Une reprise bâclée laisse des traces jusqu’à la fin de la saison. Une reprise pensée, progressive,
individualisée, peut transformer une équipe qui subissait physiquement en groupe capable de finir fort.
La clé ? De la patience, de la clarté, des routines simples (proprio, gainage, étirements),
beaucoup d’écoute et des séances qui ont du sens pour les joueurs. Quand le vestiaire comprend pourquoi il bosse,
il accepte plus facilement la charge de travail.
« Je ne vous demande pas d’être des machines, je vous demande d’être prêts.
Prêts à courir pour les autres, prêts à finir fort la saison, prêts à sortir du terrain fatigués mais fiers. »
La préparation physique post-vacances, ce n’est pas juste remettre les jambes en route.
C’est investir sur l’avenir des jeunes, leur santé, leur plaisir de jouer… et les émotions qu’ils vivront
sur les terrains de février à juin.
FAQ – Reprise physique après les vacances d’hiver
Combien de temps faut-il pour retrouver la condition d’avant la trêve ?
En général, compter environ 3 semaines de travail progressif bien organisé.
Certains joueurs iront un peu plus vite, d’autres auront besoin de plus de temps, surtout s’ils ont peu bougé pendant la trêve
ou reviennent de blessure.
Faut-il refaire courir les joueurs avant de rejouer avec ballon ?
Oui, il est utile de reconstruire un socle d’endurance, mais le ballon ne doit pas disparaître.
L’idéal : mixer footing, jeux de conservation, ateliers techniques et travail spécifique,
pour que le cardio remonte sans perdre le plaisir de jouer.
Les étirements doivent-ils être faits avant ou après l’entraînement ?
Les étirements statiques sont à réserver pour après l’effort.

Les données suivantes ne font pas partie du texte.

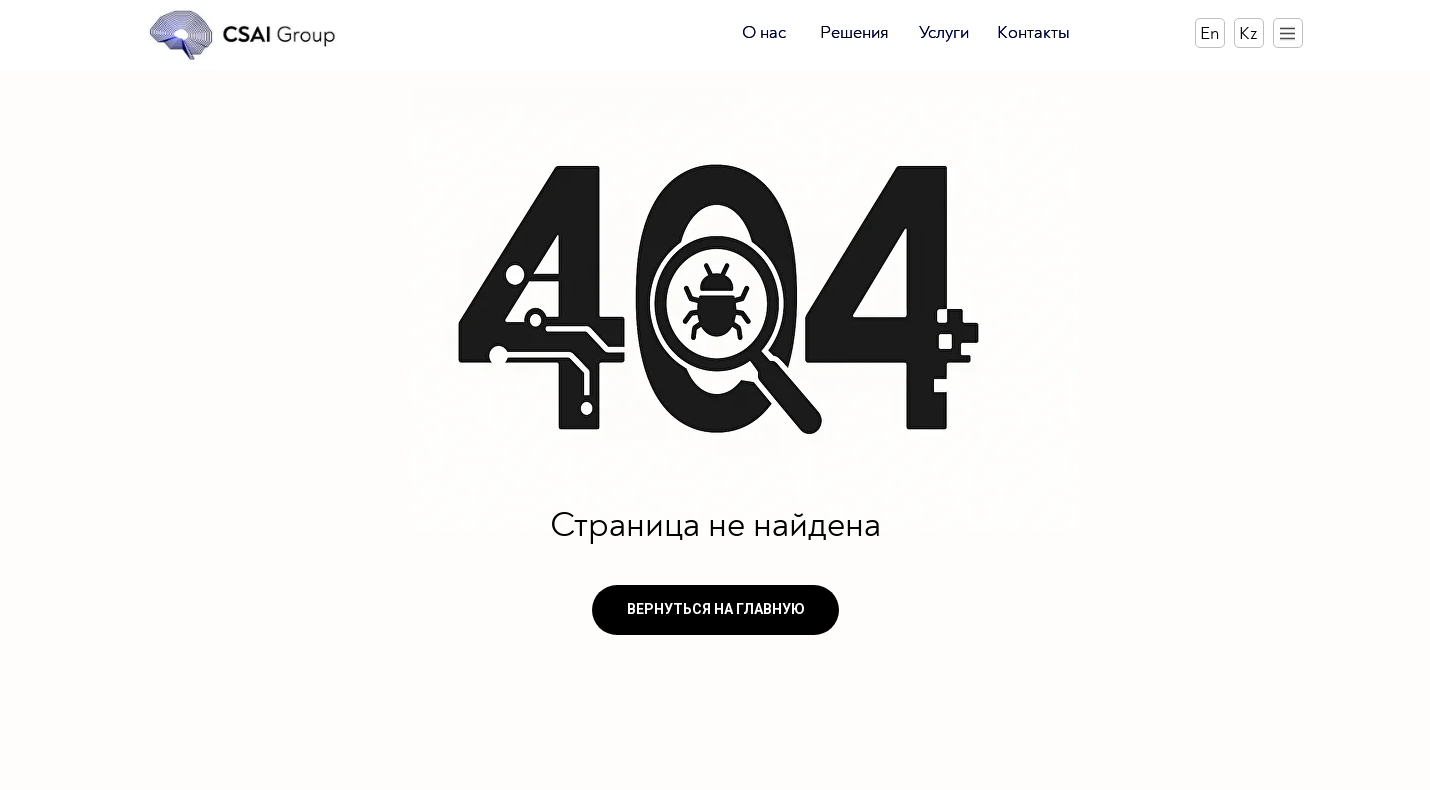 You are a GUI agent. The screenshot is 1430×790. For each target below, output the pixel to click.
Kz (1248, 33)
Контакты (1033, 32)
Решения (854, 32)
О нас (764, 32)
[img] (243, 35)
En (1209, 33)
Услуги (944, 32)
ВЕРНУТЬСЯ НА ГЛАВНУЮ (716, 609) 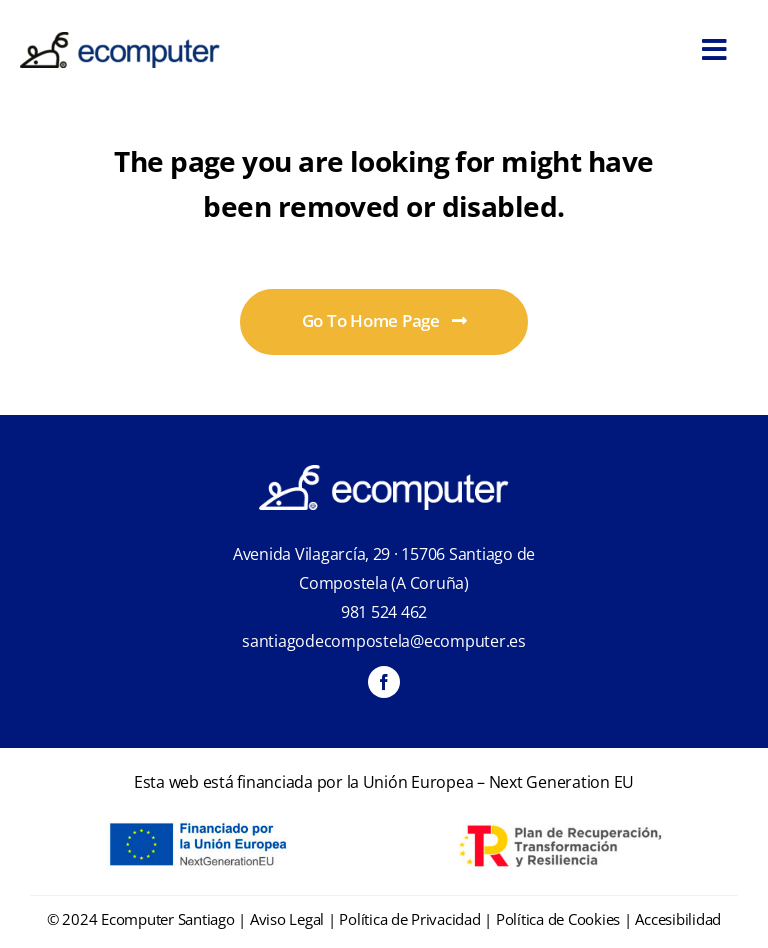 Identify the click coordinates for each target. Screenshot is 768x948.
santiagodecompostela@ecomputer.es (384, 641)
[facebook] (384, 682)
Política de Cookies (558, 919)
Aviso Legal (287, 919)
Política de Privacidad (409, 919)
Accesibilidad (678, 919)
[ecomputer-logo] (120, 40)
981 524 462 (384, 612) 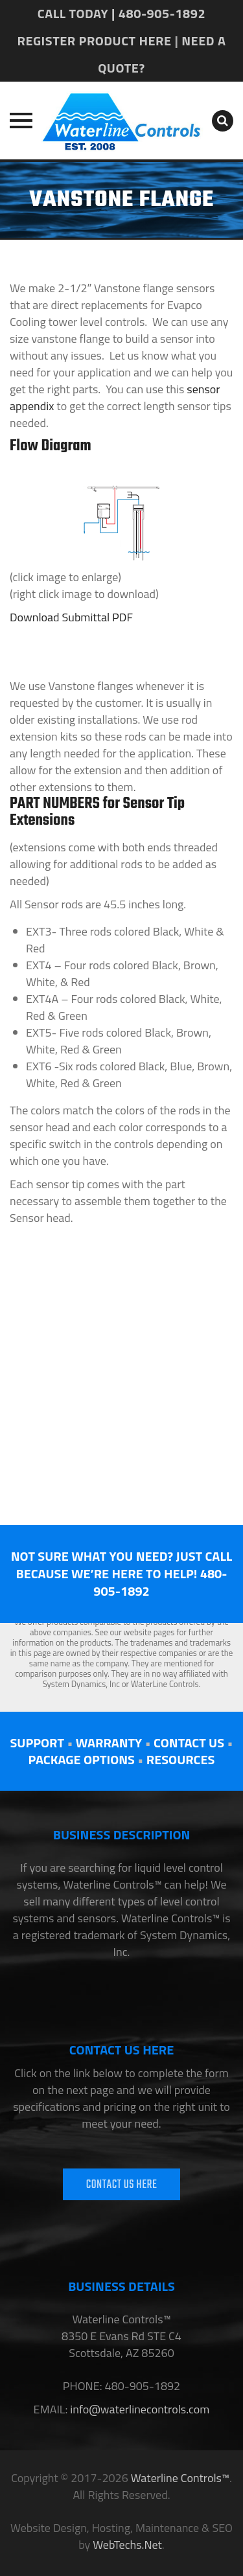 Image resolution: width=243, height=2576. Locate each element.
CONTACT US (189, 1742)
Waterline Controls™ (180, 2478)
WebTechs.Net (127, 2544)
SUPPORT (37, 1742)
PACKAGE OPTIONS (82, 1759)
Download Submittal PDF (71, 617)
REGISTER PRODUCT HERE (94, 40)
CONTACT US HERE (121, 2185)
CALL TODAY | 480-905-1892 (121, 13)
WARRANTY (109, 1742)
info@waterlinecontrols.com (138, 2409)
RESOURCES (180, 1759) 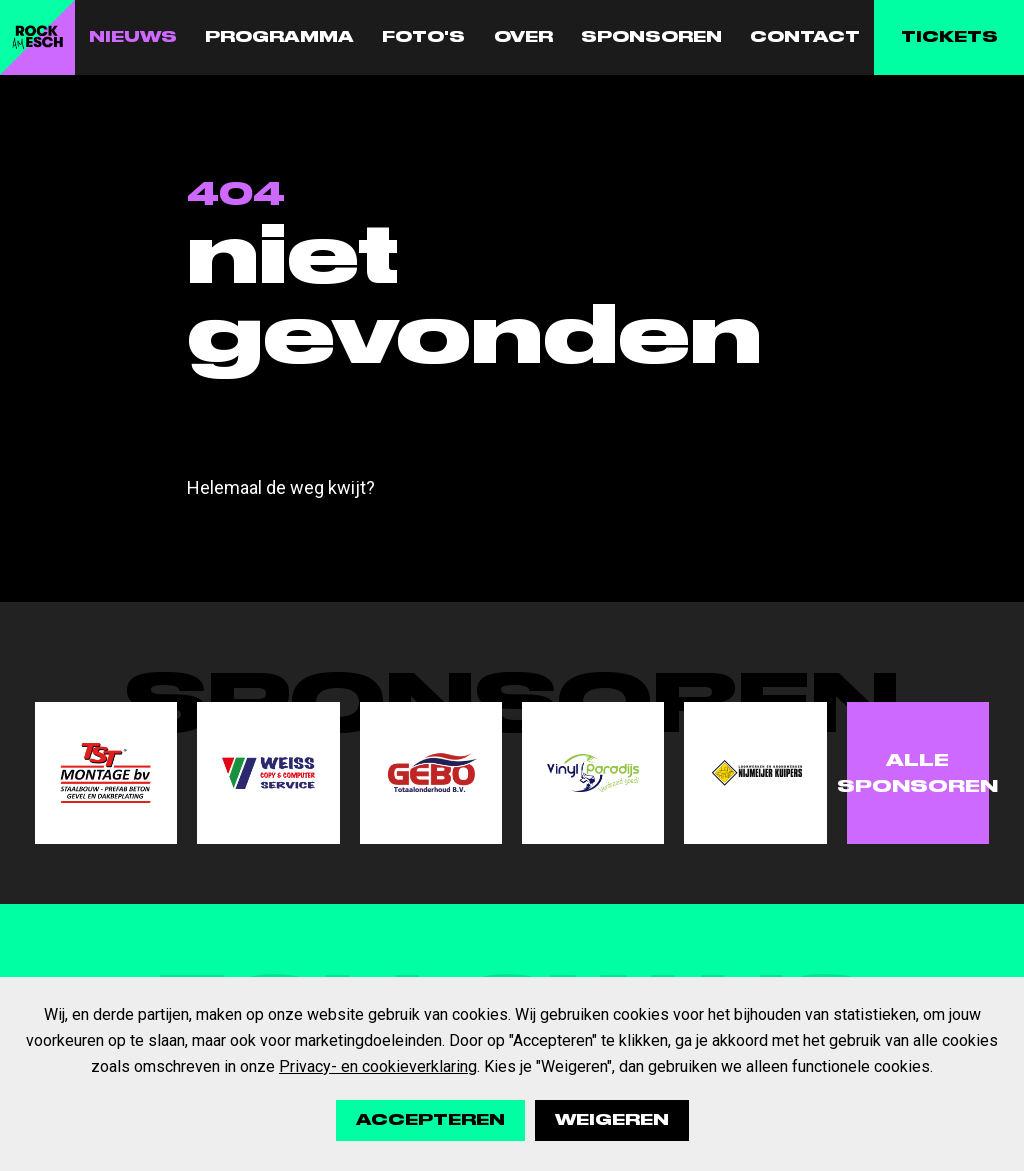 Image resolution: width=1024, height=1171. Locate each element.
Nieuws (133, 37)
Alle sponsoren (918, 773)
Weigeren (612, 1120)
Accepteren (430, 1120)
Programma (279, 37)
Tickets (949, 37)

Avant la séance, mieux vaut privilégier l’échauffement actif, la mobilité et des mouvements dynamiques.
Les étirements à froid sont à éviter.
Comment limiter le risque de blessures à la reprise ?
En misant sur trois axes : progressivité des charges,
travail de proprioception et de gainage 2 à 3 fois par semaine,
et écoute des signaux envoyés par les joueurs (douleurs inhabituelles, fatigue anormale, baisse de motivation).
Les jeunes peuvent-ils faire de la musculation à la reprise ?
Oui, mais de façon encadrée, avec une technique propre, des charges adaptées et en respectant la croissance.
Pour les U14-U15, on reste sur du poids de corps et de légères résistances.
Pour les U16-U19, on peut progressivement structurer un travail de force plus classique.